Pendant cette période difficile, les événements se tiennent principalement dans des États ruraux moins regardants sur la réglementation sportive : Iowa, Mississippi, Louisiane, Wyoming, Alabama.
L’UFC parvient à continuer de se développer et le 21 décembre 1997, elle fait même un événement au Japon : l’Ultimate Japan. Progressivement, l’organisation propose des événements sportifs et plus uniquement des spectacles violents.
Le travail de lobbying finit par payer. En novembre 2000, l’UFC organise son premier événement homologué — l’UFC 28 — conformément aux « Règles unifiées » du New Jersey State Athletic Control Board. Le MMA moderne est officiellement né.

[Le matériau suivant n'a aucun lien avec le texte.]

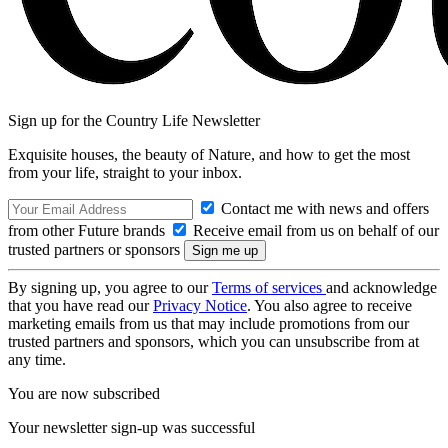
Sign up for the Country Life Newsletter
Exquisite houses, the beauty of Nature, and how to get the most
from your life, straight to your inbox.
Contact me with news and offers
from other Future brands
Receive email from us on behalf of our
trusted partners or sponsors
By signing up, you agree to our
Terms of services
and acknowledge
that you have read our
Privacy Notice
. You also agree to receive
marketing emails from us that may include promotions from our
trusted partners and sponsors, which you can unsubscribe from at
any time.
You are now subscribed
Your newsletter sign-up was successful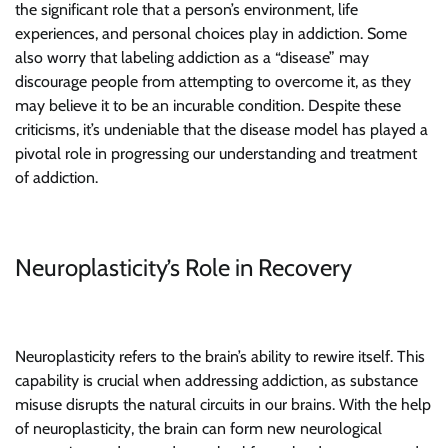
the significant role that a person’s environment, life
experiences, and personal choices play in addiction. Some
also worry that labeling addiction as a “disease” may
discourage people from attempting to overcome it, as they
may believe it to be an incurable condition. Despite these
criticisms, it’s undeniable that the disease model has played a
pivotal role in progressing our understanding and treatment
of addiction.
Neuroplasticity’s Role in Recovery
Neuroplasticity refers to the brain’s ability to rewire itself. This
capability is crucial when addressing addiction, as substance
misuse disrupts the natural circuits in our brains. With the help
of neuroplasticity, the brain can form new neurological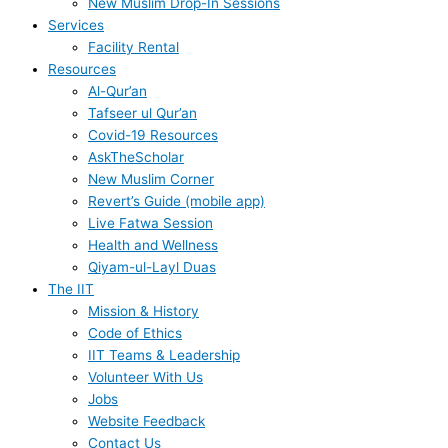
New Muslim Drop-In Sessions
Services
Facility Rental
Resources
Al-Qur’an
Tafseer ul Qur’an
Covid-19 Resources
AskTheScholar
New Muslim Corner
Revert’s Guide (mobile app)
Live Fatwa Session
Health and Wellness
Qiyam-ul-Layl Duas
The IIT
Mission & History
Code of Ethics
IIT Teams & Leadership
Volunteer With Us
Jobs
Website Feedback
Contact Us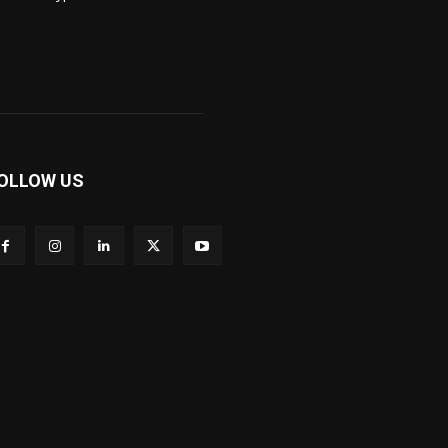
OLLOW US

Blatnick et McCarthy parcourent les États-Unis pour essayer de changer l’image de ce sport. Ils vont y parvenir. En avril 2000, la Californie est sur le point de devenir le premier État des États-Unis à signer un ensemble de règles codifiées régissant le MMA. Peu de temps après, le New Jersey adopte le texte. Finalement, le 17 novembre 2000, l’UFC organise son premier événement homologué, l’UFC 28 , conformément aux « Règles unifiées » du New Jersey State Athletic Control Board.
Le rachat par les Fertitta : l’UFC renaît de ses cendres
Mais toutes ces batailles réglementaires ont laissé des traces financières. SEG est au bord de la faillite. C’est à ce moment qu’entrent en scène Frank et Lorenzo Fertitta, dirigeants de casinos à Las Vegas, et leur associé, l’entrepreneur américain Dana White. En janvier 2001, les frères Fertitta rachètent l’UFC pour deux millions de dollars, une somme qui fait sourire aujourd’hui au vu de la valeur actuelle de l’organisation. Ils créent Zuffa LLC comme société mère et placent leur associé Dana White à la tête de l’entreprise.
Ce rachat marque le début d’une nouvelle ère. L’UFC, qui frôlait la disparition, va devenir en l’espace de deux décennies l’une des organisations sportives les plus puissantes et les plus rentables de la planète.